10 1.2 Rumusan Masalah
Berdasarkan uraian dari latar belakang masalah tersebut di atas maka dapat dirumuskan masalah penelitian sebagai berikut:
1. Apakah pelatihan modifikasi lari acceleration sprint lebih meningkatkan kecepatan lari 100 meter daripada pelatihan lari acceleration sprint pada mahasiswa FPOK IKIP PGRI Bali?
2. Apakah pelatihan modifikasi lari acceleration sprint lebih meningkatkan daya ledak otot tungkai daripada pelatihan lari acceleration sprint pada mahasiswa FPOK IKIP PGRI Bali?
3. Apakah pelatihan modifikasi lari acceleration sprint kadar asam laktat darah lebih rendah daripada pelatihan lari acceleration sprint pada mahasiswa FPOK IKIP PGRI Bali?

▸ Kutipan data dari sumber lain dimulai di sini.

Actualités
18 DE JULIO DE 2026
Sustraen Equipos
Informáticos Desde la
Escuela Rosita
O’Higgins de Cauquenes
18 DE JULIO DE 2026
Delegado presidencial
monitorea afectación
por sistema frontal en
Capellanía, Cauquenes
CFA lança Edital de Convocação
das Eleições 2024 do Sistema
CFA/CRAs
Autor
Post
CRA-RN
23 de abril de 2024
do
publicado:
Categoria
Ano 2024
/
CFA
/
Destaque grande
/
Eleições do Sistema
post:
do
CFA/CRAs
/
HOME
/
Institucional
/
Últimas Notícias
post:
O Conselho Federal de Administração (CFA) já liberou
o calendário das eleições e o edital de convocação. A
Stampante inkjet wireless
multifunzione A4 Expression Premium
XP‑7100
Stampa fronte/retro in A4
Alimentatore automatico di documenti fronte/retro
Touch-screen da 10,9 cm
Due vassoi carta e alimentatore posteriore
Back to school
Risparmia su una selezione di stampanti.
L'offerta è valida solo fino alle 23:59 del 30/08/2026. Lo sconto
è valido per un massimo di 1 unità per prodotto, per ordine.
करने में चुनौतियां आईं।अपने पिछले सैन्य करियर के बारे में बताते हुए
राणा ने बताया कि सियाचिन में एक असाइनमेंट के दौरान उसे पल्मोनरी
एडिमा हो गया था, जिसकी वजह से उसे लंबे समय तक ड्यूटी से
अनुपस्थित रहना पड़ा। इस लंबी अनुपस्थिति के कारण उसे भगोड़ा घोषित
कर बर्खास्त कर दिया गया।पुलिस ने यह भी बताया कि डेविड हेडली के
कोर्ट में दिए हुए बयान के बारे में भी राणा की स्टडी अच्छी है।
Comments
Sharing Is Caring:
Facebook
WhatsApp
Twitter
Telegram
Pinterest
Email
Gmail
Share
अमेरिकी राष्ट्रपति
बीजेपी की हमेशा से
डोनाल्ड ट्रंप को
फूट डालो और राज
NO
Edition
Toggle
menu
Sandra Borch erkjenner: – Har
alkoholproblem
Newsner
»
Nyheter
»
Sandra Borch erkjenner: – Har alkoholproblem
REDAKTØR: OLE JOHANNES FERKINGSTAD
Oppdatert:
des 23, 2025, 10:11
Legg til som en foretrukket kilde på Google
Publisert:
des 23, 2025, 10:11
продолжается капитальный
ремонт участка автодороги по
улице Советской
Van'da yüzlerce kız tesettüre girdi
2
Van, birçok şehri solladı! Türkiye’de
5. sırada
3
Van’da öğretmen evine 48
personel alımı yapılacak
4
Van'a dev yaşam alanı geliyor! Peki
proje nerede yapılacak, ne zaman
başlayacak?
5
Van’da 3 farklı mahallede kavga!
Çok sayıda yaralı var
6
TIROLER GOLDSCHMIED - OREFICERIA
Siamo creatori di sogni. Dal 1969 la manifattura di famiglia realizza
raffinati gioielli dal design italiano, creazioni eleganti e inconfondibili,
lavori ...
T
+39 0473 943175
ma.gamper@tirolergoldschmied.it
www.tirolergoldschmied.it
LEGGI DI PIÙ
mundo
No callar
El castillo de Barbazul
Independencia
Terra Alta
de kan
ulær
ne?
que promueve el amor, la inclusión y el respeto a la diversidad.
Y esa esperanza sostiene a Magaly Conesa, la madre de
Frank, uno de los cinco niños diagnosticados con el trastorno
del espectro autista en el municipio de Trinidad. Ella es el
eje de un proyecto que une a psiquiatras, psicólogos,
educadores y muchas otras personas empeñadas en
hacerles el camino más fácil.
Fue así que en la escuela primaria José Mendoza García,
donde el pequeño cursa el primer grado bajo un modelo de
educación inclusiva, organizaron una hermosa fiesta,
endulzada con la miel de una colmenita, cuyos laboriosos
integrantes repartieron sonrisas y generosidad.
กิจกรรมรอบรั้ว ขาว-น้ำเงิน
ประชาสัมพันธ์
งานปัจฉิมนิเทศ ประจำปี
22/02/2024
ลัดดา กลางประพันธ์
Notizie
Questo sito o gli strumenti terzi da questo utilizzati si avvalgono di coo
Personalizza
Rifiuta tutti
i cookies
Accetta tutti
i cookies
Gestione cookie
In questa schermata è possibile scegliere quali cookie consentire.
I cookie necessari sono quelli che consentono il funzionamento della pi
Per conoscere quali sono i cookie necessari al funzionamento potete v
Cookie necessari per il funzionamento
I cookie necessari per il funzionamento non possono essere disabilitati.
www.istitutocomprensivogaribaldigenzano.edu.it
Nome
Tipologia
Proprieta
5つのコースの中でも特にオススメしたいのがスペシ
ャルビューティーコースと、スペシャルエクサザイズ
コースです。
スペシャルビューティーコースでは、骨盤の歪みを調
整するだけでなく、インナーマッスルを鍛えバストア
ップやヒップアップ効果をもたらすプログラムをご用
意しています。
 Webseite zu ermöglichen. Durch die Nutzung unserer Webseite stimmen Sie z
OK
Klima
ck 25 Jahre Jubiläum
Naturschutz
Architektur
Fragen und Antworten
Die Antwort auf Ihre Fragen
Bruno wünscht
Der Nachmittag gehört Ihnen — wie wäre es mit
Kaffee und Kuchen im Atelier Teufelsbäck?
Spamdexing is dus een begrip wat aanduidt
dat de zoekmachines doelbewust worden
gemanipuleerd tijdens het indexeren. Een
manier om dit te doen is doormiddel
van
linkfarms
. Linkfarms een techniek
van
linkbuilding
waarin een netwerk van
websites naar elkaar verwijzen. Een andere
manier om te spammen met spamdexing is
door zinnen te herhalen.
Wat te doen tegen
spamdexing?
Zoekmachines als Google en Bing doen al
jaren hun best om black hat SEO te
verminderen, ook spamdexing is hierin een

1.3 Tujuan Penelitian 1.3.1 Tujuan umum
Untuk menemukan metode latihan yang lebih baik guna meningkatkan kecepatan lari 100 meter, daya ledak otot tungkai, dan kadar asam laktat darah lebih rendah pada mahasiswa FPOK IKIP PGRI Bali.
1.3.2 Tujuan khusus
Tujuan khusus penelitian ini adalah sebagai berikut :
1. Untuk membuktikan pelatihan modifikasi lari acceleration sprint lebih baik meningkatkan kecepatan lari 100 meter daripada pelatihan lari acceleration sprint pada mahasiswa FPOK IKIP PGRI Bali
11 2. Untuk membuktikan pelatihan modifikasi lari acceleration sprint lebih baik meningkatkan daya ledak otot tungkai daripada pelatihan lari acceleration sprint pada mahasiswa FPOK IKIP PGRI Bali
3. Untuk membuktikan pelatihan modifikasi lari acceleration sprint kadar asam laktat darah lebih rendah daripada pelatihan lari acceleration sprint pada mahasiswa FPOK IKIP PGRI Bali.
1.4 Manfaat Penelitian 1.4.1 Manfaat teoritis
Secara teoritis untuk memperoleh konsep ilmiah tentang pelatihan modifikasi lari acceleration sprint meningkatkan kecepatan, daya ledak otot tungkai dan kadar asam laktat darah lebih rendah. Serta menemukan metode pelatihan yang tepat dalam peningkatan kecepatan, daya ledak otot tungkai dan kadar asam laktat darah lebih rendah.
1.4.2 Manfaat praktis
Secara praktis dapat dipergunakan sebagai pedoman oleh pelatih, guru olahraga, dan atlet serta masyarakat umum untuk diterapkan di lapangan dalam meningkatkan kecepatan, daya ledak otot tungkai,dan kadar asam laktata darah yang lebih rendah dalam aktivitas pelatihan olahraga di lapangan khususnya dalam nomor lari 100 meter putra.